Tiana Savignano has been charged with hindering a police investigation to conceal a crime. (Jack Gramenz/AAP PHOTOS)

A woman who started her day in the public gallery of a court ended up in the dock, charged with hindering a police investigation to conceal a crime.

Johnson Kokozian, 20, who's accused of driving a speeding high-performance car that crashed and killed two siblings, did not appear in Liverpool Local Court on Wednesday after being denied bail. But his 22-year-old partner Tiana Savignano did.

She sat in the public gallery as the court heard police were upgrading his charges on Wednesday morning.

She was then arrested as she left the courthouse with his lawyer.

Kokozian allegedly fled the scene after crashing a Mercedes-Benz AMG while travelling at nearly double the speed limit for the 50km/h zone in southwest Sydney on Friday night.

Police allege after the crash Kokozian, his father and Savignano discussed a cover story and made false reports to police.

Kokozian has been charged with aggravated dangerous driving occasioning death due to the alleged excessive speed

Alina Kauffman, 24, and her 15-year-old brother Ernesto Salazar were killed in the crash just 200 metres from their Heckenberg home.

Savignano returned to court on Wednesday afternoon, this time sitting in the dock, asking to be released.

A lawyer told the court on her behalf she would be willing to abide by conditions for bail, including not having contact with Kokozian.

“That’s not an easy condition for her … but that is a condition she is willing to abide by,” Savignano’s lawyer told the court.

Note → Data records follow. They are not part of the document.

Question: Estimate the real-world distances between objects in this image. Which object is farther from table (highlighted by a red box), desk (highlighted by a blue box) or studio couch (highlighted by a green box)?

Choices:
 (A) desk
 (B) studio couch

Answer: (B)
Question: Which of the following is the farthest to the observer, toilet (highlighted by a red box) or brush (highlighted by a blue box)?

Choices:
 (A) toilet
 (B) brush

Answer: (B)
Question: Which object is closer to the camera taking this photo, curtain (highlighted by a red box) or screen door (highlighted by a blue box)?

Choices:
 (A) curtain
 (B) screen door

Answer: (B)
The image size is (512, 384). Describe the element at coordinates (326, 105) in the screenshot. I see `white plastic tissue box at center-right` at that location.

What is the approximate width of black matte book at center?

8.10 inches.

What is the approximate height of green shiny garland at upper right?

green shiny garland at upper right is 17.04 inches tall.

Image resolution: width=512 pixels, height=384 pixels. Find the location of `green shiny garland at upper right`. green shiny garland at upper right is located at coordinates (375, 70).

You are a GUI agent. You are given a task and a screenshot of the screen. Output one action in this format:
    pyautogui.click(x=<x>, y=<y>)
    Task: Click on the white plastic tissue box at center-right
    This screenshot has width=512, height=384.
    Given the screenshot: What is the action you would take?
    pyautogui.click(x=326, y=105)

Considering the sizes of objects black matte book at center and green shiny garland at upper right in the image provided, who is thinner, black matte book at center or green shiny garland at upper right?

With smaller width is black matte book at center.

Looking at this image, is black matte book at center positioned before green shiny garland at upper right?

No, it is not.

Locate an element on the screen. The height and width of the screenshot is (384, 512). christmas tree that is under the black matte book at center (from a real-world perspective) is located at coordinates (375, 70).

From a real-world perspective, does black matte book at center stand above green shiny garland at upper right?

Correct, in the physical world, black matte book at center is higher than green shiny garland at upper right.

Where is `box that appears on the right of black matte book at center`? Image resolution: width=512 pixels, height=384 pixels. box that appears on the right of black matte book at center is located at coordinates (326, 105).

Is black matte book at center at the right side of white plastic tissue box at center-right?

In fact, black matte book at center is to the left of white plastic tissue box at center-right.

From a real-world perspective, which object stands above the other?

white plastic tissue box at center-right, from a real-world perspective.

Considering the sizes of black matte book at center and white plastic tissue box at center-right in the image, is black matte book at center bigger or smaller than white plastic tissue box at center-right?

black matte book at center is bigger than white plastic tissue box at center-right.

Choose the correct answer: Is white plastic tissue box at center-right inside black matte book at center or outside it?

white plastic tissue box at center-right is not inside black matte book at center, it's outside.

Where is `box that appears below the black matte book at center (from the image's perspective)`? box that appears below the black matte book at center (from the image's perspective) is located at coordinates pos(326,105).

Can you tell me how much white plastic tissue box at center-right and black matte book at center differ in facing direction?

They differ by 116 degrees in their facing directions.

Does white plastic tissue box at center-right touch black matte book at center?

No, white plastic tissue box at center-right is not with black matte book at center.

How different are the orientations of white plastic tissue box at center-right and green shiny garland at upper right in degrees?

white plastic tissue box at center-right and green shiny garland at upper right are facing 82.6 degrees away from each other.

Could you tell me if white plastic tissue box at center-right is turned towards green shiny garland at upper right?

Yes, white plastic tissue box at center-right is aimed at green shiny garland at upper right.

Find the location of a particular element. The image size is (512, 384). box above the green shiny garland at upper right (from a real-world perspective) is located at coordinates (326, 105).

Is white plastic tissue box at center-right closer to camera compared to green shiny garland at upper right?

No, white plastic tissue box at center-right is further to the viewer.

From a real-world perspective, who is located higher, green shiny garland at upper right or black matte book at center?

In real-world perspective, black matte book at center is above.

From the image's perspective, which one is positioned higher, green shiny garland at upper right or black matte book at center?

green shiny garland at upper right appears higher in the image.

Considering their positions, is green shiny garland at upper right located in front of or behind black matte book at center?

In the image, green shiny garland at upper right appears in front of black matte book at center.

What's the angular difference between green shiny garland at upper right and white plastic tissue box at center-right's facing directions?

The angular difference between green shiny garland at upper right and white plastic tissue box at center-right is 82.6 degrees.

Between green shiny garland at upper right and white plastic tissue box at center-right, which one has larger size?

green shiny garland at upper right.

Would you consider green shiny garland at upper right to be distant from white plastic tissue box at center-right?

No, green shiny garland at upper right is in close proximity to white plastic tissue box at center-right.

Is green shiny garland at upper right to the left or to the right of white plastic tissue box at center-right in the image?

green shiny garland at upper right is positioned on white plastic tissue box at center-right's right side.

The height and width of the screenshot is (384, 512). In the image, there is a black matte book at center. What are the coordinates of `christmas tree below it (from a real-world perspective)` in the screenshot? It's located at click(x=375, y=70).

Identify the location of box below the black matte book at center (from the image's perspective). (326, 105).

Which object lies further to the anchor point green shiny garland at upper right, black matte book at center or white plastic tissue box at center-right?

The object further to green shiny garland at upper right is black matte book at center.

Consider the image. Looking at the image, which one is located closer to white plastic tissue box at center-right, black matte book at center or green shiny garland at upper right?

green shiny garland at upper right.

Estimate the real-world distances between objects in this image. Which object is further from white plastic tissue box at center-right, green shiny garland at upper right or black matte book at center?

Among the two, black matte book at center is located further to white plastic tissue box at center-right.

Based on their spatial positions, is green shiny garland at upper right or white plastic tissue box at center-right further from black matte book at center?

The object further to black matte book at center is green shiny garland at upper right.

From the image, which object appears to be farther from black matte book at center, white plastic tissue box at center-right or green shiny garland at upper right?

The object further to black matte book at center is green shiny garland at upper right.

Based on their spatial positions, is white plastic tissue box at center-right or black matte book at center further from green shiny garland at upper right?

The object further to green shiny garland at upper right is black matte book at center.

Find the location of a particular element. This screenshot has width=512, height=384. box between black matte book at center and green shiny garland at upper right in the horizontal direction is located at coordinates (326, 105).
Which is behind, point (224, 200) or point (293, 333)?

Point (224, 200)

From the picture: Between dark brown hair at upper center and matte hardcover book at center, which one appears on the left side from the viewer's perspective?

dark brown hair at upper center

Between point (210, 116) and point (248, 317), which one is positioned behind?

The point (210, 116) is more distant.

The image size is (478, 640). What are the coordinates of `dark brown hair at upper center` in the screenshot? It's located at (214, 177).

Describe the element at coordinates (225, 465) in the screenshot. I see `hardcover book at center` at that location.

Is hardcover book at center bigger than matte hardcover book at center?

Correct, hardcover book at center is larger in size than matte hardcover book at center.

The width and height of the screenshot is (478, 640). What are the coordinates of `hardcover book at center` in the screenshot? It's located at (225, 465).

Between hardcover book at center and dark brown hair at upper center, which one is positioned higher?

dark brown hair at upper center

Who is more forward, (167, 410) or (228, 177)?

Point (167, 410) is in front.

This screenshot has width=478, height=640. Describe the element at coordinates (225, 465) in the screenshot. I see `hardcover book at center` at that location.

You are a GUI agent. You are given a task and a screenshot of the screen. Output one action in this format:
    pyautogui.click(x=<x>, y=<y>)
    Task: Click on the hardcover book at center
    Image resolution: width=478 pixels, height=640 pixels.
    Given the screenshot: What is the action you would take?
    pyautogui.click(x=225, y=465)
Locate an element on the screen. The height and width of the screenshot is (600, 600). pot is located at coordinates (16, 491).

Police prosecutors opposed Savignano’s release on the basis she could further interfere in the investigation.

Savignano allegedly called triple zero about an hour after the crash and gave a knowingly false report.

“The fact that she allegedly misguides police, in the early critical stages of this investigation (is) not only an egregious breach of community expectation, but of law,” the prosecutor said.

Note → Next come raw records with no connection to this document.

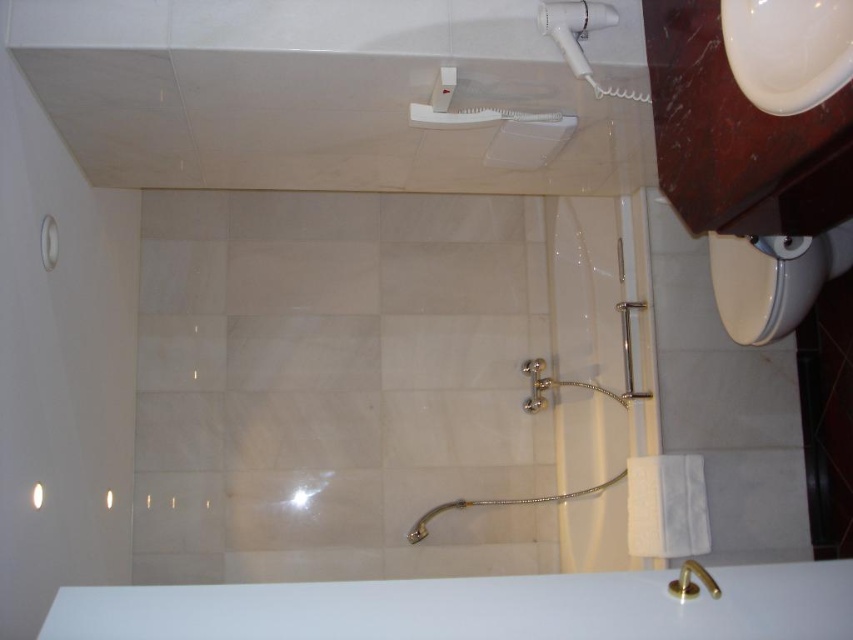 Question: Among these points, which one is nearest to the camera?

Choices:
 (A) (779, 243)
 (B) (271, 593)
 (C) (412, 118)

Answer: (B)

Question: Which point appears farthest from the camera in this image?

Choices:
 (A) tap(703, 577)
 (B) tap(762, 72)
 (C) tap(556, 116)
 (D) tap(790, 252)

Answer: (C)

Question: Is white plastic hairdryer at upper right positioned in front of gold metallic faucet at lower center?

Choices:
 (A) yes
 (B) no

Answer: (B)

Question: Can you confirm if white plastic shower head at upper center is bigger than gold metallic faucet at lower center?

Choices:
 (A) no
 (B) yes

Answer: (B)

Question: Among these objects, which one is farthest from the camera?

Choices:
 (A) gold metallic faucet at lower center
 (B) white glossy bath at lower center

Answer: (A)

Question: In this image, where is white glossy sink at upper right located relative to white plastic shower head at upper center?

Choices:
 (A) right
 (B) left

Answer: (A) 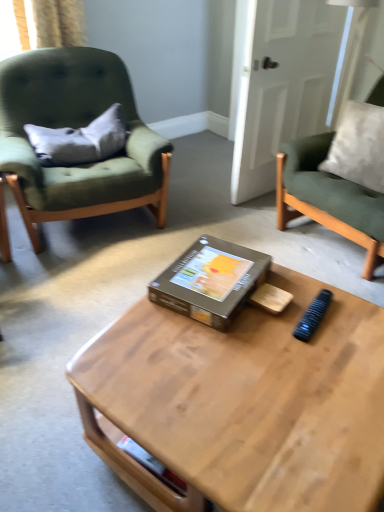 Question: Visually, is green fabric chair at left, arranged as the 1th chair when viewed from the left, positioned to the left or to the right of gray fabric pillow at left?

Choices:
 (A) left
 (B) right

Answer: (A)

Question: Is green fabric chair at left, the second chair from the right, inside the boundaries of gray fabric pillow at left, or outside?

Choices:
 (A) inside
 (B) outside

Answer: (B)

Question: Estimate the real-world distances between objects in this image. Which object is farther from the gray fabric pillow at left?

Choices:
 (A) velvet green chair at right, positioned as the 2th chair in left-to-right order
 (B) black plastic remote control at center
 (C) green fabric chair at left, the second chair from the right
 (D) brown cardboard box at center
 (E) wooden coffee table at center

Answer: (B)

Question: Which object is the closest to the gray fabric pillow at left?

Choices:
 (A) brown cardboard box at center
 (B) green fabric chair at left, arranged as the 1th chair when viewed from the left
 (C) velvet green chair at right, which appears as the 1th chair when viewed from the right
 (D) black plastic remote control at center
 (E) wooden coffee table at center

Answer: (B)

Savignano was granted bail with conditions including not to contact others linked to the case and to stay more than two kilometres from the crash site.

She is also banned from using social media and returns to court on September 26.

Among people she is ordered not to contact are Cruz Davis-Tuka, 21, who was also arrested at a Liverpool home and hit with similar conceal and hinder charges on Wednesday.

Davis-Tuka remains in custody until applying for release on Friday.